Although it took until stage six for the reigning world champion to get into the rally lead, a run of 13 consecutive stage wins meant his gap to second-placed Thierry Neuville by the end of the event was 52.7 seconds.
Rovanperä was already 45.2s clear going into the final two stages, and as usual gave off a cool demeanour. He knew he did not need to push to win the stages, but he did want to win those stages.
On SS20, the second pass through Karaski, he was fastest by 1.2s over Hyundai’s Esapekka Lappi, who was giving it everything to try to close in on team-mate Neuville’s second place in the rally. Neuville though was only 0.1s slower than him, and he was not pushing as spectacularly hard as Lappi was, while Elfyn Evans was fourth fastest.
Ott Tänak, who won six of the first eight stages, was 7.4s off the pace and only faster than M-Sport Ford team-mate Pierre-Louis Loubet among the Rally1 runners. But he was in a safe eighth place in the rally, a position he ended up in due to a five-minute penalty for changing engine ahead of SS1, so was fighting for nothing.

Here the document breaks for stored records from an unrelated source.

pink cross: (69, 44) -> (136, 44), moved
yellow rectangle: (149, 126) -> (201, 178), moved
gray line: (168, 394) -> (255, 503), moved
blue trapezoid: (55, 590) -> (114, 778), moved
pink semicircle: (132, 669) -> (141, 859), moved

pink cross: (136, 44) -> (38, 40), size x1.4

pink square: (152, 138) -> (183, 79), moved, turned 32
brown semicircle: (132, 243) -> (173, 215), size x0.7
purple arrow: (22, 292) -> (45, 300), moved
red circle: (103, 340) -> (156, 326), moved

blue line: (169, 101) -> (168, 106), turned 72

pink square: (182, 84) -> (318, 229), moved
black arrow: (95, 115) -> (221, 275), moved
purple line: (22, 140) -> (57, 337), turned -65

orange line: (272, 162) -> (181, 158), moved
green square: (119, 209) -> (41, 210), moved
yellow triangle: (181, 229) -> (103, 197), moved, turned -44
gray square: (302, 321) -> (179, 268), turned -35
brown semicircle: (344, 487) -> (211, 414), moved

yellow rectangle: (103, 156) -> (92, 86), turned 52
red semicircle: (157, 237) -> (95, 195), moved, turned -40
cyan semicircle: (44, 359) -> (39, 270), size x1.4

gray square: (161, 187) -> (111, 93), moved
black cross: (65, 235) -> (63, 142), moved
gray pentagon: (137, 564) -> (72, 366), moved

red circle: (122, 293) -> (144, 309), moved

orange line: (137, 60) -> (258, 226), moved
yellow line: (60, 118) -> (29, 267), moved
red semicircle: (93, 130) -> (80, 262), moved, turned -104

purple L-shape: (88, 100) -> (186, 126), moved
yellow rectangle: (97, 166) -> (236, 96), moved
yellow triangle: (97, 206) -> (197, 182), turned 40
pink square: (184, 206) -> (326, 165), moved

There was a gap of 9.1s between Neuville and Lappi going into the powerstage, the lengthy 18.5-kilometer Kambja test, with an identical gap between Lappi in third and Evans in fourth. There was also a battle for sixth, as Toyota’s Takamoto Katsuta had moved ahead of Loubet (who had been penalized five seconds earlier in the rally) by 0.6s.

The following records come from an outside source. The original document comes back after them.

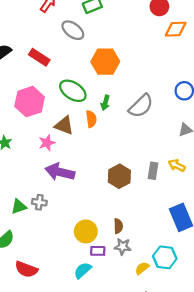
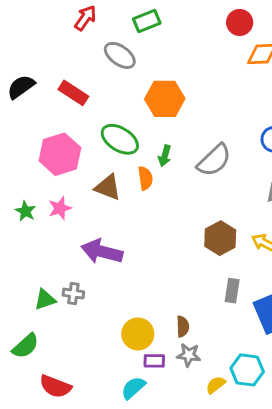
pink star: (47, 143) -> (60, 208), moved
gray rectangle: (153, 171) -> (232, 291), moved
brown hexagon: (119, 176) -> (220, 238), moved

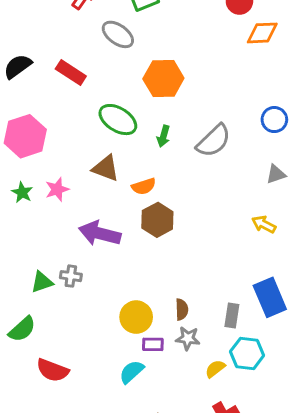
pink hexagon: (60, 154) -> (25, 136), moved
orange semicircle: (145, 178) -> (144, 186), moved, turned 80
brown hexagon: (220, 238) -> (157, 220), moved
gray rectangle: (232, 291) -> (232, 316), moved

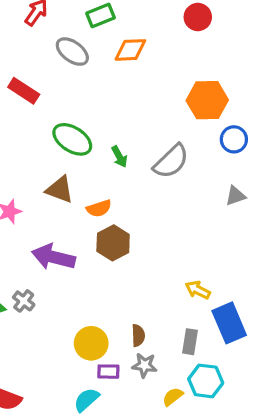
orange diamond: (262, 33) -> (130, 50), moved
orange hexagon: (163, 79) -> (207, 100), moved
green arrow: (163, 136) -> (119, 157), turned -45
yellow arrow: (264, 224) -> (198, 290), moved
gray cross: (71, 276) -> (24, 301), turned 30

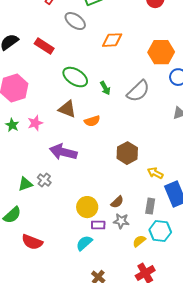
orange diamond: (130, 50) -> (112, 40), moved
brown hexagon: (113, 243) -> (127, 153), moved
brown semicircle: (138, 335) -> (117, 202), turned 48

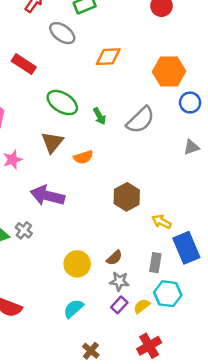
brown triangle: (67, 109) -> (52, 142), turned 48
purple rectangle: (98, 225) -> (119, 305), moved, turned -48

Toksport’s Oliver Solberg was first onto the powerstage, and was followed by fellow Rally2 runners Emil Lindholm, Sami Pajari and Andreas before the Rally1 contingent came in.
Pajari was the fastest of the quartet by just 0.085s over Mikkelsen, meaning Mikkelsen claimed the WRC2 win by 9.7s over his team-mate. Solberg was only 0.5s slower than Pajari, and claimed he had put his tire pressures too high. It did not matter, as he had been competing under super-rally rules since SS5 so not in contention for a points finish. But he could at least smile with 10 stage wins out of 21.
The Rally2 runners going in ahead meant Tänak enjoyed not being the road sweeper, but he was still the first Rally1 to finish the rally and he laid down a benchmark 9m19.5s time on the powerstage.
Loubet and Katsuta were next in and nowhere near Tänak’s pace, but Loubet moved back ahead of Katsuta by 0.3s.
Teemu Suninen ended his first appearance in the WRC’s top class since 2021 in fifth place, his best result since Rally Italy Sardinia in 2020.
Evans knocked 2.5s off Tänak’s benchmark, and both Lappi and Neuville were slower than him. But not by enough to change the overall order. Neuville revealed he had “no hybrid for 16km through the stage” and “I actually had to drive faster because I didn’t know how much time I would lose”. Nevertheless, second place for him was a confidence boost as “I’ve never been so fast on those [high-speed gravel] rallies”.
Rovanperä was last of the Rally1 drivers in, and took the maximum points by winning the powerstage by 2.1s.
Evans was second fastest ahead of Lappi, Neuville and Tänak.
Rovanperä now leads the championship on 170 points with Evans on 115, Neuville on 112 and Tänak 104.